The absence of intervening sequences in 23S rRNA genes of Campylobacter coli isolates from Turkeys is a unique attribute of a cluster of related strains which also lack resistance to erythromycin

Abstract

Certain Campylobacter strains harbor a transcribed intervening sequence (IVS) in their 23S rRNA genes. Following transcription, the IVS is excised, leading to fragmentation of the 23S rRNA. The origin and possible functions of the IVS are unknown. Furthermore, the distribution of IVS-harboring strains within Campylobacter populations is poorly understood.

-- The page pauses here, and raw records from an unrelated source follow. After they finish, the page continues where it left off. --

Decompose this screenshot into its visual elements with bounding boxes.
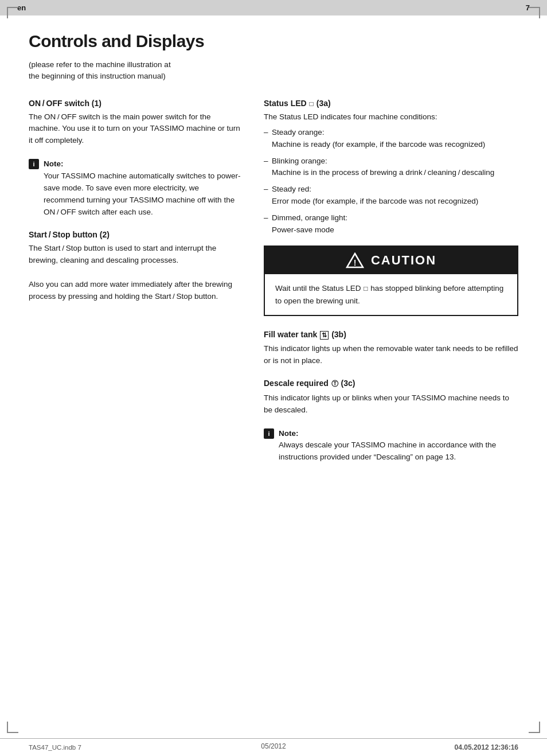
note-descale-content: Note: Always descale your TASSIMO machin… bbox=[279, 428, 518, 464]
note-power-save-content: Note: Your TASSIMO machine automatically… bbox=[44, 158, 241, 219]
descale-required-body: This indicator lights up or blinks when … bbox=[264, 392, 518, 416]
column-right: Status LED □ (3a) The Status LED indicat… bbox=[264, 99, 518, 476]
caution-led-icon: □ bbox=[364, 283, 368, 294]
caution-triangle-icon: ! bbox=[346, 252, 364, 268]
column-left: ON / OFF switch (1) The ON / OFF switch … bbox=[29, 99, 241, 476]
status-led-list: Steady orange: Machine is ready (for exa… bbox=[264, 127, 518, 236]
start-stop-body: The Start / Stop button is used to start… bbox=[29, 243, 241, 303]
caution-triangle-svg: ! bbox=[346, 252, 364, 268]
footer-date-info: 04.05.2012 12:36:16 bbox=[455, 743, 518, 751]
section-on-off-switch: ON / OFF switch (1) The ON / OFF switch … bbox=[29, 99, 241, 147]
page-title: Controls and Displays bbox=[29, 32, 518, 51]
corner-mark-tl bbox=[7, 7, 18, 18]
caution-box: ! CAUTION Wait until the Status LED □ ha… bbox=[264, 245, 518, 316]
section-descale-required: Descale required Ⓣ (3c) This indicator l… bbox=[264, 379, 518, 416]
corner-mark-tr bbox=[529, 7, 540, 18]
caution-body: Wait until the Status LED □ has stopped … bbox=[265, 274, 517, 315]
footer-file-info: TAS47_UC.indb 7 bbox=[29, 744, 81, 751]
led-icon: □ bbox=[310, 100, 314, 108]
list-item-steady-red: Steady red: Error mode (for example, if … bbox=[264, 184, 518, 208]
two-column-layout: ON / OFF switch (1) The ON / OFF switch … bbox=[29, 99, 518, 476]
note-label: Note: bbox=[44, 159, 64, 168]
water-tank-icon: ⇅ bbox=[320, 331, 329, 340]
blinking-orange-detail: Machine is in the process of brewing a d… bbox=[272, 167, 518, 179]
header-lang: en bbox=[17, 3, 26, 12]
subtitle: (please refer to the machine illustratio… bbox=[29, 59, 518, 83]
descale-icon: Ⓣ bbox=[331, 379, 338, 389]
on-off-switch-body: The ON / OFF switch is the main power sw… bbox=[29, 111, 241, 147]
fill-water-tank-body: This indicator lights up when the remova… bbox=[264, 343, 518, 367]
note-descale: i Note: Always descale your TASSIMO mach… bbox=[264, 428, 518, 464]
header-bar: en 7 bbox=[0, 0, 547, 15]
note-descale-icon: i bbox=[264, 428, 274, 439]
section-fill-water-tank: Fill water tank ⇅ (3b) This indicator li… bbox=[264, 330, 518, 367]
note-icon: i bbox=[29, 159, 39, 169]
steady-red-detail: Error mode (for example, if the barcode … bbox=[272, 196, 518, 208]
steady-orange-detail: Machine is ready (for example, if the ba… bbox=[272, 139, 518, 151]
start-stop-title: Start / Stop button (2) bbox=[29, 230, 241, 239]
fill-water-tank-title: Fill water tank ⇅ (3b) bbox=[264, 330, 518, 340]
list-item-dimmed: Dimmed, orange light: Power-save mode bbox=[264, 212, 518, 236]
note-descale-label: Note: bbox=[279, 429, 299, 438]
section-start-stop: Start / Stop button (2) The Start / Stop… bbox=[29, 230, 241, 303]
corner-mark-bl bbox=[7, 722, 18, 733]
dimmed-detail: Power-save mode bbox=[272, 224, 518, 236]
descale-required-title: Descale required Ⓣ (3c) bbox=[264, 379, 518, 389]
footer-date-label: 05/2012 bbox=[261, 742, 286, 750]
corner-mark-br bbox=[529, 722, 540, 733]
content-area: Controls and Displays (please refer to t… bbox=[0, 32, 547, 521]
footer-date-center: 05/2012 bbox=[261, 742, 286, 750]
caution-header: ! CAUTION bbox=[265, 247, 517, 274]
svg-text:!: ! bbox=[354, 258, 357, 267]
status-led-title: Status LED □ (3a) bbox=[264, 99, 518, 108]
list-item-blinking-orange: Blinking orange: Machine is in the proce… bbox=[264, 155, 518, 180]
list-item-steady-orange: Steady orange: Machine is ready (for exa… bbox=[264, 127, 518, 151]
caution-title-text: CAUTION bbox=[371, 253, 436, 268]
status-led-intro: The Status LED indicates four machine co… bbox=[264, 111, 518, 123]
on-off-switch-title: ON / OFF switch (1) bbox=[29, 99, 241, 108]
note-power-save: i Note: Your TASSIMO machine automatical… bbox=[29, 158, 241, 219]
section-status-led: Status LED □ (3a) The Status LED indicat… bbox=[264, 99, 518, 237]
page-wrapper: en 7 Controls and Displays (please refer… bbox=[0, 0, 547, 756]
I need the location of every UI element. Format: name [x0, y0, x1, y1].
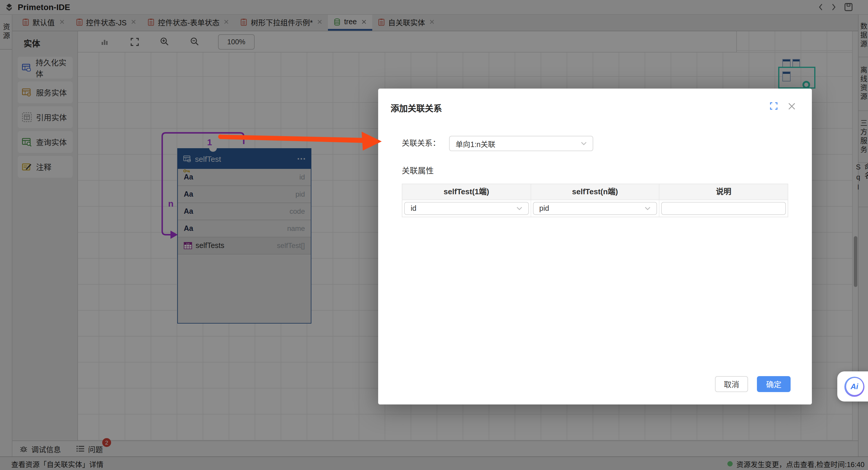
n-end-field-select[interactable]: pid [533, 202, 657, 215]
dialog-title: 添加关联关系 [391, 102, 442, 114]
chevron-down-icon [645, 207, 651, 210]
one-end-field-value: id [411, 204, 416, 212]
association-properties-title: 关联属性 [402, 164, 434, 176]
ai-label: Ai [850, 382, 858, 391]
table-header-row: selfTest(1端) selfTest(n端) 说明 [402, 184, 788, 200]
dialog-fullscreen-icon[interactable] [770, 102, 778, 112]
annotation-arrow [216, 129, 390, 154]
one-end-field-select[interactable]: id [404, 202, 529, 215]
ok-button[interactable]: 确定 [757, 376, 790, 392]
chevron-down-icon [581, 142, 587, 145]
cancel-button[interactable]: 取消 [715, 376, 748, 392]
table-header-note: 说明 [660, 184, 788, 200]
add-association-dialog: 添加关联关系 关联关系： 单向1:n关联 关联属性 selfTest(1端) s… [378, 89, 812, 404]
table-header-n-end: selfTest(n端) [531, 184, 659, 200]
relation-type-select[interactable]: 单向1:n关联 [449, 136, 593, 151]
app-window: Primeton-IDE 默认值 控件状态-JS 控件状态-表单状态 树形下拉组… [0, 0, 868, 470]
note-input[interactable] [661, 202, 786, 215]
dialog-close-icon[interactable] [788, 102, 795, 112]
ai-assistant-button[interactable]: Ai [837, 371, 868, 402]
relation-type-value: 单向1:n关联 [456, 138, 495, 149]
ai-ring-icon: Ai [844, 376, 864, 397]
table-header-one-end: selfTest(1端) [402, 184, 531, 200]
table-row: id pid [402, 200, 788, 217]
association-properties-table: selfTest(1端) selfTest(n端) 说明 id pid [402, 183, 788, 217]
chevron-down-icon [516, 207, 522, 210]
relation-type-label: 关联关系： [402, 136, 440, 151]
n-end-field-value: pid [539, 204, 549, 212]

In this study, 104 strains of Campylobacter coli from turkeys, representing 27 different multilocus sequence typing-based sequence types (STs), were characterized in terms of IVS content and erythromycin susceptibility. Sixty-nine strains harbored IVSs in all three 23S rRNA genes, whereas the other 35 strains lacked IVSs from at least one of the genes. The STs of the latter strains belonged to an unusual cluster of C. coli STs (cluster II), earlier found primarily in turkey strains and characterized by the presence of the C. jejuni aspA103 allele. The majority (66/69) of strains harboring IVSs in all three 23S rRNA genes were resistant to erythromycin, whereas none of the 35 strains with at least one IVS-free 23S rRNA gene were resistant. Cluster II strains could be transformed to erythromycin resistance with genomic DNA from C. coli that harbored IVS and the A2075G transition in the 23S rRNA gene, associated with resistance to erythromycin in Campylobacter. Erythromycin-resistant transformants harbored both the A2075 transition and IVS. The findings suggest that the absence of IVS in C. coli from turkeys is characteristic of a unique clonal group of erythromycin-susceptible strains and that IVS can be acquired by these strains via natural transformation to erythromycin resistance.

FIG. 1.

Detection of IVS in C. coli strains from turkeys. Primers 1162 and CG1425 were used, as described in Materials and Methods. (A) Agarose gel showing sizes of PCR products from genomic DNA of C. coli strains 6818 (lane 1; ST-1101), 7080 (lane 2; ST-1175), 6667 (lane 3; ST-1161), 7755 (lane 4; ST-1150), and 6017 (lane 5; ST-1150). Lane M is a 100-bp ladder molecular weight marker (exACTGene cloning DNA ladder; Fisher); the location of the 500-bp marker band is indicated by the arrow. Lane 5 shows an example of a strain yielding both 310-bp and 167-bp amplicons. (B) Agarose gel showing PCR products from genomic DNA of C. coli strain 6979 (lane 1; ST-1150) and from genomic DNA of individual colonies of erythromycin-resistant strain 6979 transformants (lanes 2 to 5). Lane M is a 100-bp ladder molecular weight marker, as described above.

FIG. 2.

23S rRNA gene sequences in the IVS region. The locations and sequences of IVS are shown for C. jejuni NCTC 11168 (11168), C. coli RM2228 (RM2228), C. coli 6818 (6818), C. coli 6979 (6979), C. coli strain 6979 Em^r transformant (6979T), and C. coli strain 6979 Em^r spontaneous mutant (6979mut). Coordinates correspond to nt 1180 to nt 1195 of the 23S rRNA gene of C. jejuni NCTC 11168.

FIG. 3.

Detection of the A2075G transition in the 23S rRNA gene of Campylobacter. Sequences are from C. jejuni NCTC 11168 (11168), C. coli RM2228 (RM2228), C. coli 6818 (6818), C. coli 6979 (6979), C. coli strain 6979 Em^r transformant (6979T), and C. coli strain 6979 Em^r spontaneous mutant (6979mut). The A→G transition is indicated by the arrow.